[Page-level text extractions]
*** Block opens ***

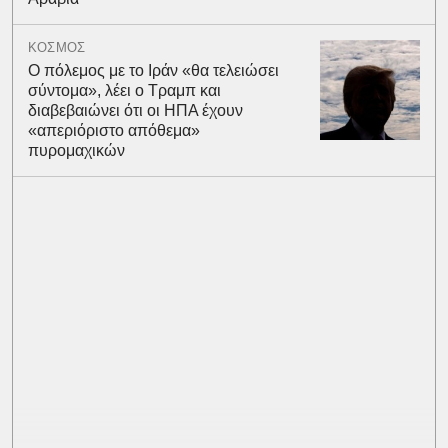
ΚΟΣΜΟΣ
Ο πόλεμος με το Ιράν «θα τελειώσει
σύντομα», λέει ο Τραμπ και
διαβεβαιώνει ότι οι ΗΠΑ έχουν
«απεριόριστο απόθεμα»
πυρομαχικών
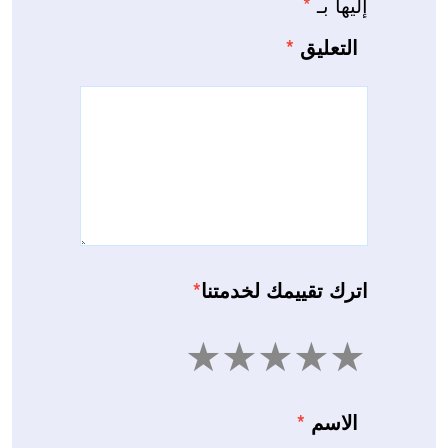
إليها بـ
*
التعليق
*
اترك تقييمك لخدمتنا
*
5
4
3
2
1
الاسم
*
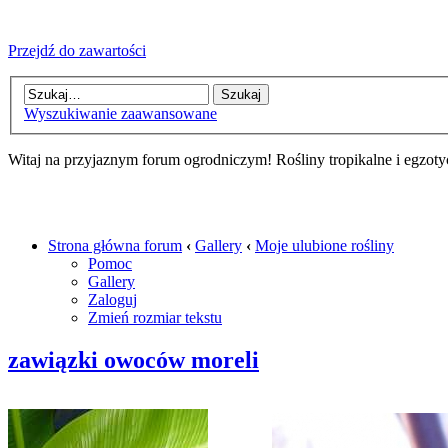
Przejdź do zawartości
Wyszukiwanie zaawansowane
Witaj na przyjaznym forum ogrodniczym! Rośliny tropikalne i egzoty
Strona główna forum
‹
Gallery
‹
Moje ulubione rośliny
Pomoc
Gallery
Zaloguj
Zmień rozmiar tekstu
zawiązki owoców moreli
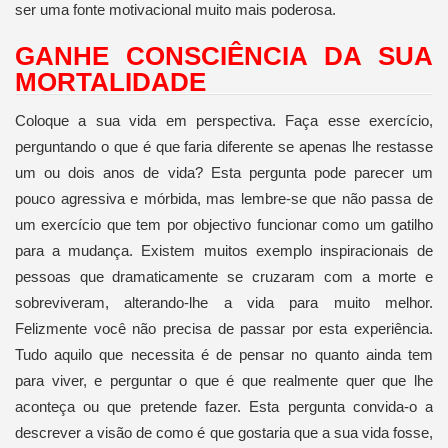
ser uma fonte motivacional muito mais poderosa.
GANHE CONSCIÊNCIA DA SUA
MORTALIDADE
Coloque a sua vida em perspectiva. Faça esse exercício,
perguntando o que é que faria diferente se apenas lhe restasse
um ou dois anos de vida? Esta pergunta pode parecer um
pouco agressiva e mórbida, mas lembre-se que não passa de
um exercício que tem por objectivo funcionar como um gatilho
para a mudança. Existem muitos exemplo inspiracionais de
pessoas que dramaticamente se cruzaram com a morte e
sobreviveram, alterando-lhe a vida para muito melhor.
Felizmente você não precisa de passar por esta experiência.
Tudo aquilo que necessita é de pensar no quanto ainda tem
para viver, e perguntar o que é que realmente quer que lhe
aconteça ou que pretende fazer. Esta pergunta convida-o a
descrever a visão de como é que gostaria que a sua vida fosse,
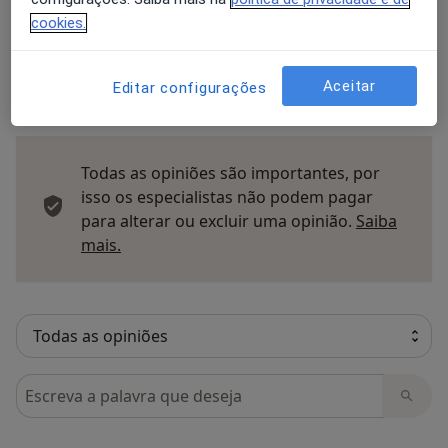
Enviar opinião
cookies.
Aceitar
Editar configurações
51 opiniões
Todas as opiniões são importantes, por
isso os especialistas não podem pagar
para alterar ou excluir uma opinião.
Saiba
Saber mais sobre pareceres
mais.
Pesquisar em opiniões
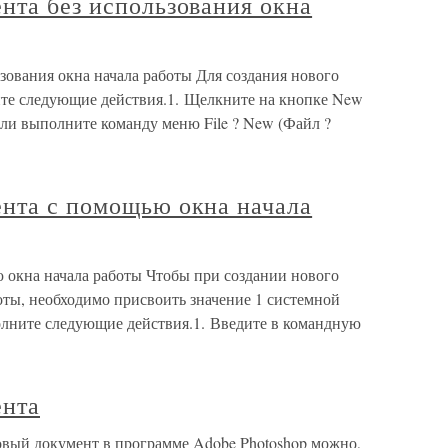
нта без использования окна
зования окна начала работы Для создания нового
е следующие действия.1. Щелкните на кнопке New
или выполните команду меню File ? New (Файл ?
ента с помощью окна начала
 окна начала работы Чтобы при создании нового
оты, необходимо присвоить значение 1 системной
лните следующие действия.1. Введите в командную
ента
овый документ в программе Adobe Photoshop можно,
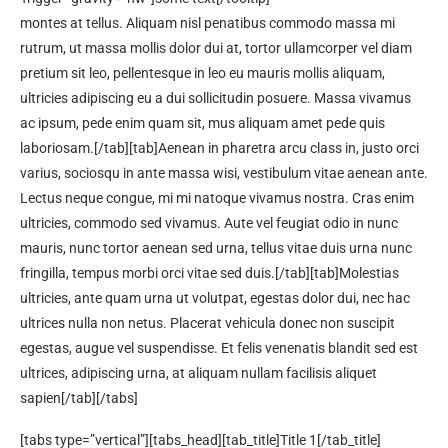
montes at tellus. Aliquam nisl penatibus commodo massa mi
rutrum, ut massa mollis dolor dui at, tortor ullamcorper vel diam
pretium sit leo, pellentesque in leo eu mauris mollis aliquam,
ultricies adipiscing eu a dui sollicitudin posuere. Massa vivamus
ac ipsum, pede enim quam sit, mus aliquam amet pede quis
laboriosam.[/tab][tab]Aenean in pharetra arcu class in, justo orci
varius, sociosqu in ante massa wisi, vestibulum vitae aenean ante.
Lectus neque congue, mi mi natoque vivamus nostra. Cras enim
ultricies, commodo sed vivamus. Aute vel feugiat odio in nunc
mauris, nunc tortor aenean sed urna, tellus vitae duis urna nunc
fringilla, tempus morbi orci vitae sed duis.[/tab][tab]Molestias
ultricies, ante quam urna ut volutpat, egestas dolor dui, nec hac
ultrices nulla non netus. Placerat vehicula donec non suscipit
egestas, augue vel suspendisse. Et felis venenatis blandit sed est
ultrices, adipiscing urna, at aliquam nullam facilisis aliquet
sapien[/tab][/tabs]
[tabs type=”vertical”][tabs_head][tab_title]Title 1[/tab_title]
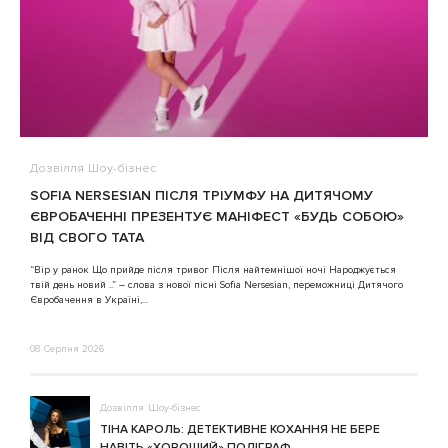
Дозвілля
Шоу-бізнес
В
SOFIA NERSESIAN ПІСЛЯ ТРІУМФУ НА ДИТЯЧОМУ
A
ЄВРОБАЧЕННІ ПРЕЗЕНТУЄ МАНІФЕСТ «БУДЬ СОБОЮ»
ВІД СВОГО ТАТА
3
“Вір у ранок Що прийде після тривог Після найтемнішої ночі Народжується
твій день новий ..” – слова з нової пісні Sofia Nersesian, переможниці Дитячого
Євробачення в Україні,...
08 Серпня 2026
Дозвілля
Шоу-бізнес
ТІНА КАРОЛЬ: ДЕТЕКТИВНЕ КОХАННЯ НЕ БЕРЕ
НАВІТЬ «ХОРОШИЙ» ПОЛІГРАФ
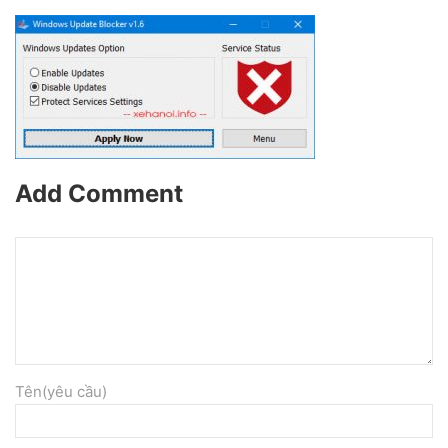
Add Comment
Tên(yêu cầu)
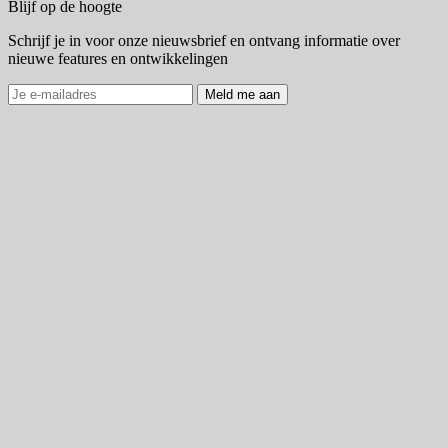
Blijf op de hoogte
Schrijf je in voor onze nieuwsbrief en ontvang informatie over
nieuwe features en ontwikkelingen
Meld me aan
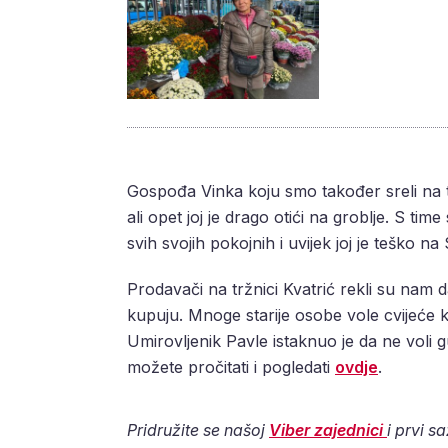
Gospođa Vinka koju smo također sreli na trž
ali opet joj je drago otići na groblje. S time
svih svojih pokojnih i uvijek joj je teško n
Prodavači na tržnici Kvatrić rekli su nam da 
kupuju. Mnoge starije osobe vole cvijeće kupi
Umirovljenik Pavle istaknuo je da ne voli 
možete pročitati i pogledati
ovdje
.
Pridružite se našoj
Viber zajednici
i prvi s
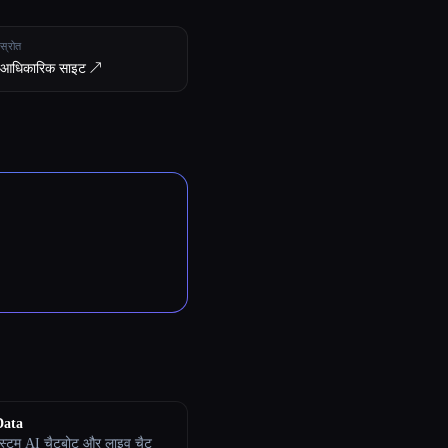
स्रोत
आधिकारिक साइट ↗︎
Data
स्टम AI चैटबोट और लाइव चैट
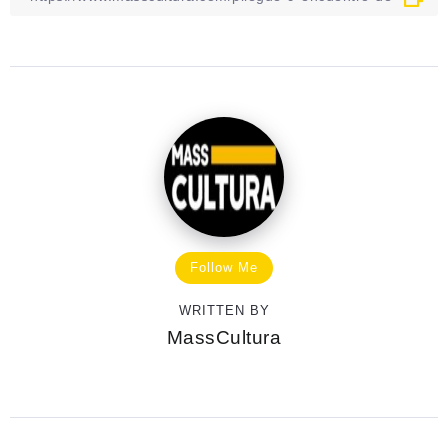
Follow Me
WRITTEN BY
MassCultura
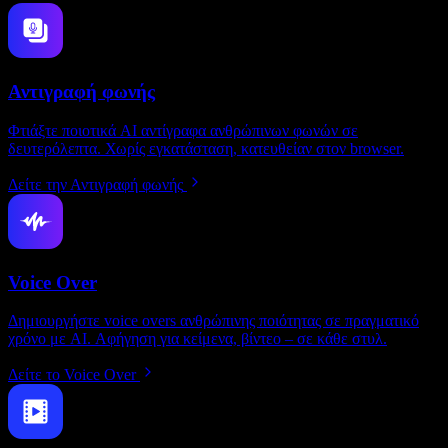
Αντιγραφή φωνής
Φτιάξτε ποιοτικά AI αντίγραφα ανθρώπινων φωνών σε
δευτερόλεπτα. Χωρίς εγκατάσταση, κατευθείαν στον browser.
Δείτε την Αντιγραφή φωνής
Voice Over
Δημιουργήστε voice overs ανθρώπινης ποιότητας σε πραγματικό
χρόνο με AI. Αφήγηση για κείμενα, βίντεο – σε κάθε στυλ.
Δείτε το Voice Over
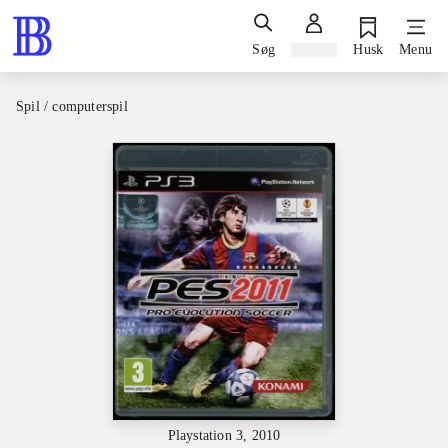
Søg
Log ind
Husk
Menu
Spil / computerspil
Playstation 3, 2010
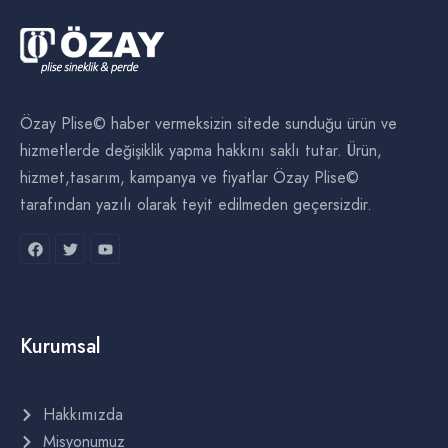
Özay Plise© haber vermeksizin sitede sunduğu ürün ve
hizmetlerde değişiklik yapma hakkını saklı tutar. Ürün,
hizmet,tasarım, kampanya ve fiyatlar Özay Plise©
tarafından yazılı olarak teyit edilmeden geçersizdir.
Kurumsal
Hakkımızda
Misyonumuz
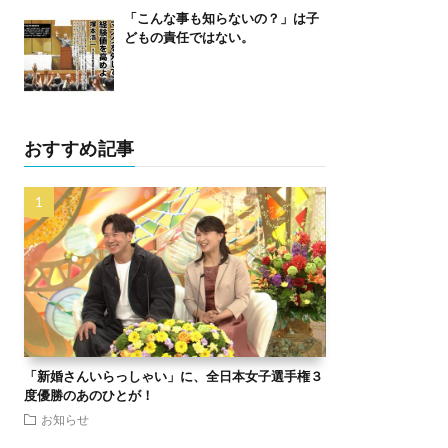
「こんな事も知らないの？」は子
どもの責任ではない。
おすすめ記事
「新婚さんいらっしゃい」に、全日本女子選手権３
度優勝のあのひとが！
お知らせ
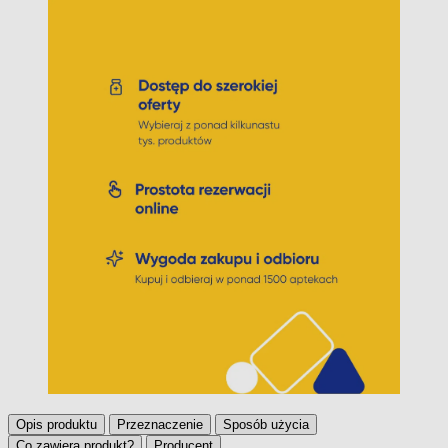
Opis produktu
Przeznaczenie
Sposób użycia
Co zawiera produkt?
Producent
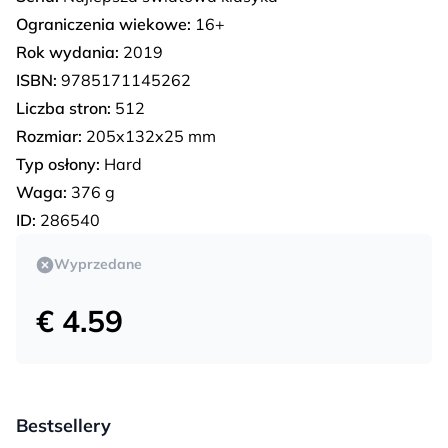
Ograniczenia wiekowe:
16+
Rok wydania:
2019
ISBN:
9785171145262
Liczba stron:
512
Rozmiar:
205x132x25 mm
Typ osłony:
Hard
Waga:
376 g
ID:
286540
Wyprzedane
€ 4.59
Bestsellery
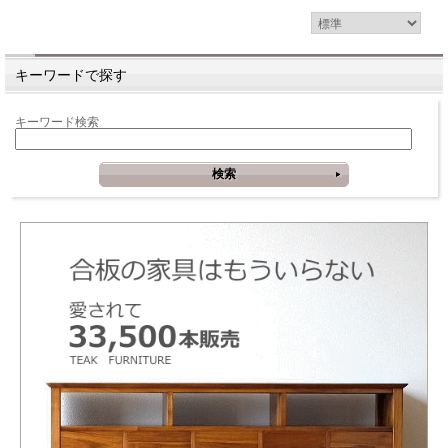
キーワードで探す
キーワード検索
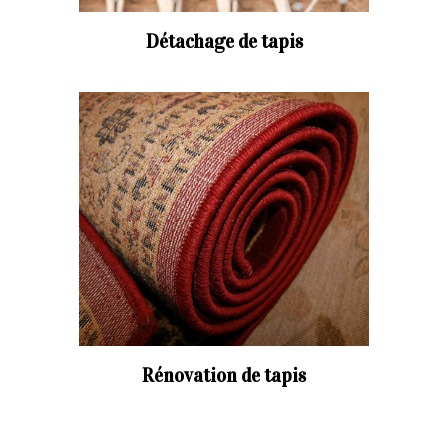
Détachage de tapis
Rénovation de tapis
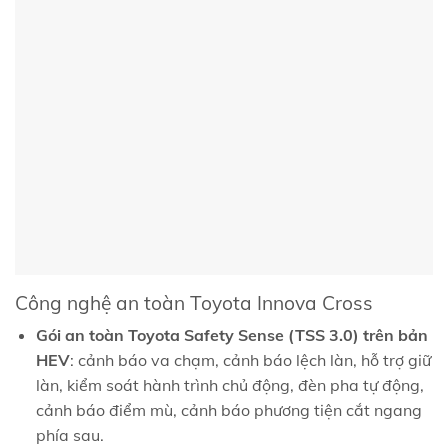
Công nghệ an toàn Toyota Innova Cross
Gói an toàn Toyota Safety Sense (TSS 3.0) trên bản
HEV
: cảnh báo va chạm, cảnh báo lệch làn, hỗ trợ giữ
làn, kiểm soát hành trình chủ động, đèn pha tự động,
cảnh báo điểm mù, cảnh báo phương tiện cắt ngang
phía sau.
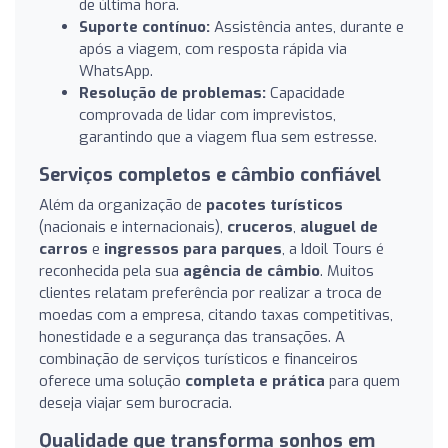
de última hora.
Suporte contínuo:
Assistência antes, durante e
após a viagem, com resposta rápida via
WhatsApp.
Resolução de problemas:
Capacidade
comprovada de lidar com imprevistos,
garantindo que a viagem flua sem estresse.
Serviços completos e câmbio confiável
Além da organização de
pacotes turísticos
(nacionais e internacionais),
cruceros
,
aluguel de
carros
e
ingressos para parques
, a Idoil Tours é
reconhecida pela sua
agência de câmbio
. Muitos
clientes relatam preferência por realizar a troca de
moedas com a empresa, citando taxas competitivas,
honestidade e a segurança das transações. A
combinação de serviços turísticos e financeiros
oferece uma solução
completa e prática
para quem
deseja viajar sem burocracia.
Qualidade que transforma sonhos em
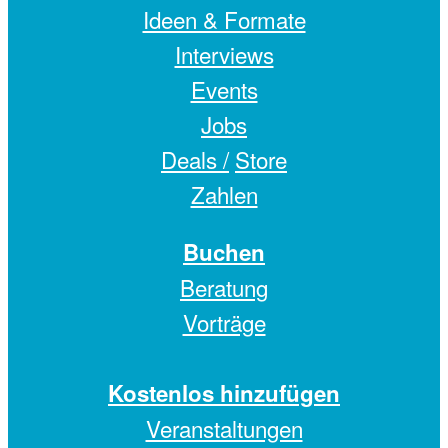
Ideen & Formate
Interviews
Events
Jobs
Deals /
Store
Zahlen
Buchen
Beratung
Vorträge
Kostenlos hinzufügen
Veranstaltungen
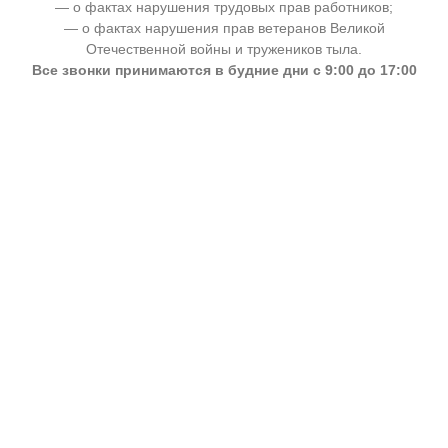
— о фактах нарушения трудовых прав работников;
— о фактах нарушения прав ветеранов Великой
Отечественной войны и тружеников тыла.
Все звонки принимаются в будние дни с 9:00 до 17:00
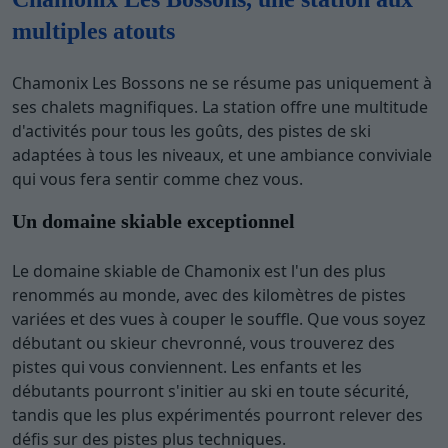
multiples atouts
Chamonix Les Bossons ne se résume pas uniquement à
ses chalets magnifiques. La station offre une multitude
d'activités pour tous les goûts, des pistes de ski
adaptées à tous les niveaux, et une ambiance conviviale
qui vous fera sentir comme chez vous.
Un domaine skiable exceptionnel
Le domaine skiable de Chamonix est l'un des plus
renommés au monde, avec des kilomètres de pistes
variées et des vues à couper le souffle. Que vous soyez
débutant ou skieur chevronné, vous trouverez des
pistes qui vous conviennent. Les enfants et les
débutants pourront s'initier au ski en toute sécurité,
tandis que les plus expérimentés pourront relever des
défis sur des pistes plus techniques.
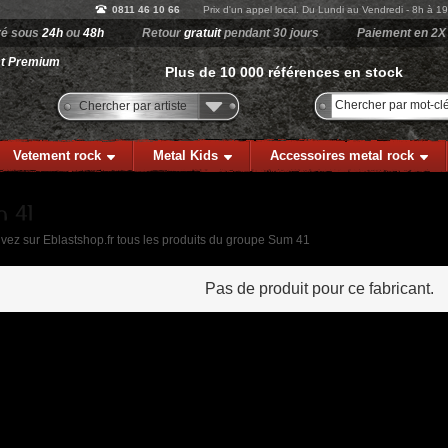
0811 46 10 66
Prix d'un appel local. Du Lundi au Vendredi - 8h à 1
ré sous
24h
ou
48h
Retour
gratuit
pendant 30 jours
Paiement en 2X
st Premium
Plus de 10 000 références en stock
Chercher par artiste
Vetement rock
Metal Kids
Accessoires metal rock
vez sur Eblastshop.fr tous les produits du groupe Sum 41
Pas de produit pour ce fabricant.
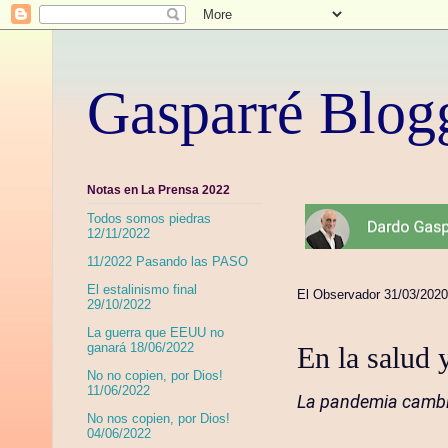
Gasparré Blog
Notas en La Prensa 2022
Todos somos piedras
12/11/2022
11/2022 Pasando las PASO
El estalinismo final
El Observador 31/03/2020
29/10/2022
La guerra que EEUU no
ganará 18/06/2022
En la salud 
No no copien, por Dios!
11/06/2022
La pandemia cambia
No nos copien, por Dios!
04/06/2022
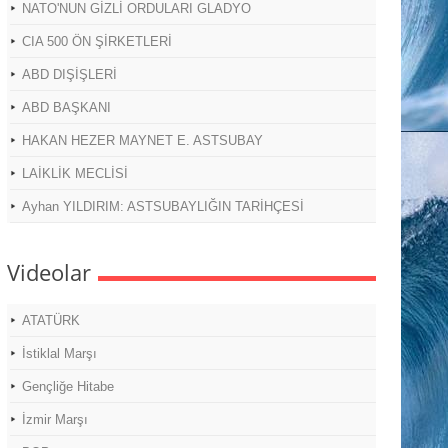
NATO'NUN GİZLİ ORDULARI GLADYO
CIA 500 ÖN ŞİRKETLERİ
ABD DIŞİŞLERİ
ABD BAŞKANI
HAKAN HEZER MAYNET E. ASTSUBAY
LAİKLİK MECLİSİ
Ayhan YILDIRIM: ASTSUBAYLIĞIN TARİHÇESİ
Videolar
ATATÜRK
İstiklal Marşı
Gençliğe Hitabe
İzmir Marşı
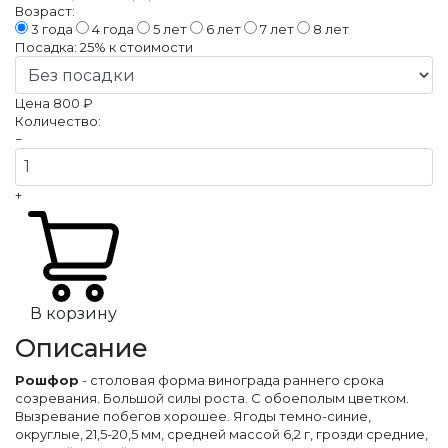
Возраст:
3 года
4 года
5 лет
6 лет
7 лет
8 лет
Посадка:
25%
к стоимости
Цена
800 ₽
Количество:
−
+
В корзину
Описание
Рошфор
- столовая форма винограда раннего срока
созревания. Большой силы роста. С обоеполым цветком.
Вызревание побегов хорошее. Ягоды темно-синие,
округлые, 21,5-20,5 мм, средней массой 6,2 г, грозди средние,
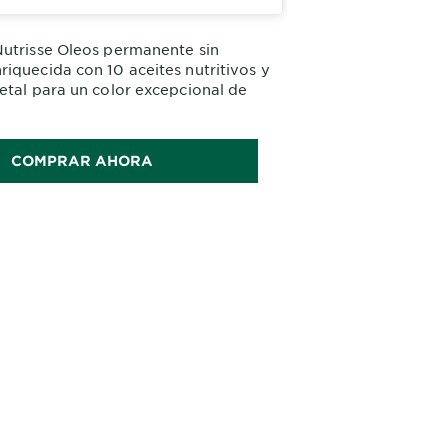
utrisse Oleos permanente sin
iquecida con 10 aceites nutritivos y
etal para un color excepcional de
ón. Cabello 5 veces más fuerte y
COMPRAR AHORA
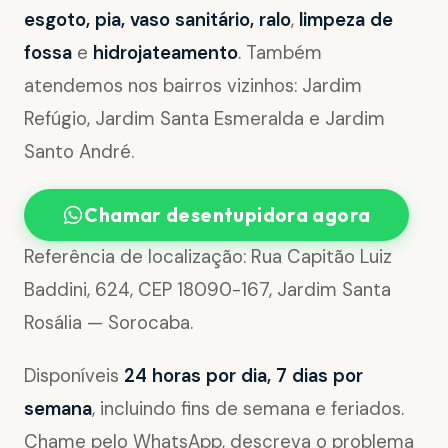
esgoto, pia, vaso sanitário, ralo
,
limpeza de
fossa
e
hidrojateamento
. Também
atendemos nos bairros vizinhos: Jardim
Refúgio, Jardim Santa Esmeralda e Jardim
Santo André.
Chamar desentupidora agora
Referência de localização: Rua Capitão Luiz
Baddini, 624, CEP 18090-167, Jardim Santa
Rosália — Sorocaba.
Disponíveis
24 horas por dia, 7 dias por
semana
, incluindo fins de semana e feriados.
Chame pelo WhatsApp, descreva o problema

*** Block closes ***

Directions for this task
Look over the records above, and wherever a line contains the string "pourront", copy that line.

Answer to the exercise
débutants pourront s'initier au ski en toute sécurité,
tandis que les plus expérimentés pourront relever des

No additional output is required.